Este vaciado-llenado representa el más alto grado de desarrollo del primer “espíritu del capitalismo”, que interpretaba la acumulación de bienes como una bendición de Dios. Pero con una diferencia decisiva: lo que durante al menos dos siglos fue una experiencia elitista de un pequeño número de empresarios y banqueros, en el siglo XX se convirtió en una religión de masas, gracias al desplazamiento del baricentro ético del capitalismo desde la esfera de la producción a la del consumo. Los “bendecidos por Dios” ya no son los que producen, sino los que consumen (alabados y envidiados porque tienen medios para consumir). Los predestinados son aquellos que pueden consumir los bienes y no los que los producen trabajando. Cuanto más consumo, más bendición. De este modo, la figura sagrada del empresario-constructor ha dejado su puesto al nuevo sacerdote y mesías: el ejecutivo-consumidor, que es tanto más “bendito” cuanto más alta es su prima y por tanto su estándar de consumo.
A consecuencia de ello, el trabajo ha salido de escena, relegado entre los recuerdos un poco nostálgicos del pasado y de sus utopías. Se ha convertido en un medio para consumir más, gracias a unas finanzas cada vez más amigas del consumo y más enemigas del trabajo, de la empresa y del empresario-trabajador.

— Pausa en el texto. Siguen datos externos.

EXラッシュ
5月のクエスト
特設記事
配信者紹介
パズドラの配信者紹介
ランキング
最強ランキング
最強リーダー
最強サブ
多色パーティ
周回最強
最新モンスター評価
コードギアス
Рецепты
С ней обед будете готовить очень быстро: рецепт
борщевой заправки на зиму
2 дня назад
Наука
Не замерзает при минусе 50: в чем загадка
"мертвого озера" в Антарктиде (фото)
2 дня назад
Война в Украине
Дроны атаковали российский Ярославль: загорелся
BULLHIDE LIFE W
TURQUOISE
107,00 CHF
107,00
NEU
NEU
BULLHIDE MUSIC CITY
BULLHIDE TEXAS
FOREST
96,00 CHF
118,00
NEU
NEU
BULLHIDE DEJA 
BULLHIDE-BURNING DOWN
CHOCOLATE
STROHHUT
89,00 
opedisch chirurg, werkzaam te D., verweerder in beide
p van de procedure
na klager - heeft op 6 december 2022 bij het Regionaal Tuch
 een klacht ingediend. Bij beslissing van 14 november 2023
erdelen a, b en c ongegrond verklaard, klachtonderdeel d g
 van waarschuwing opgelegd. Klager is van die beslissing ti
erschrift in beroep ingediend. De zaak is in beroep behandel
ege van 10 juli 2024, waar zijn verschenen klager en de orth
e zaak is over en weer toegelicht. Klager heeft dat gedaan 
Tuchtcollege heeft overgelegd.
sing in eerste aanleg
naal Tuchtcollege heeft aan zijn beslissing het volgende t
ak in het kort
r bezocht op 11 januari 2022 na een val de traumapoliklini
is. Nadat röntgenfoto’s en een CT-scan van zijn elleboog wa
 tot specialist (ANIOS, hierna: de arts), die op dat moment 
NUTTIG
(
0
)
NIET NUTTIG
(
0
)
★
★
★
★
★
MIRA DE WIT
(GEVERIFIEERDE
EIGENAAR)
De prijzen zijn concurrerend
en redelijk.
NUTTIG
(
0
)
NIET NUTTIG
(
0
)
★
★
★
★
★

El viejo espíritu calvinista del capitalismo, centrado en la producción y el trabajo aun era un capitalismo esencial y naturalmente social. Trabajar y producir son acciones colectivas que implican cooperación, mutualismo. El trabajo es el primer ladrillo de las comunidades humanas. Al desplazar el eje del sistema económico y social desde el trabajo al consumo, la comunidad ha dejado naturalmente su puesto al individuo. El consumo se ha convertido en un acto individual y ha ido perdiendo progresivamente la dimensión social vinculada también a la esfera económica. Hasta hace unas décadas, en los mercados también se intercambiaban palabras. Hoy el acto perfecto de consumo es la compra on-line, donde el producto llega a casa sin que entre nosotros y el objeto de deseo se interponga ningún otro ser humano (posiblemente ni siquiera el cartero). Por eso, los juegos de azar de última generación son el mayor icono de este capitalismo. Desde las quinielas o las carreras en el hipódromo, que en muchos casos eran una experiencia social, hemos pasado a la relación individuo-máquina, donde cada uno “juega” (en realidad no es un juego) solo, enteramente concentrado y devorado por su objeto. No es casual que muchas máquinas tragaperras tengan el aspecto de un tótem: brillantes, llenas de color y siempre hambrientas.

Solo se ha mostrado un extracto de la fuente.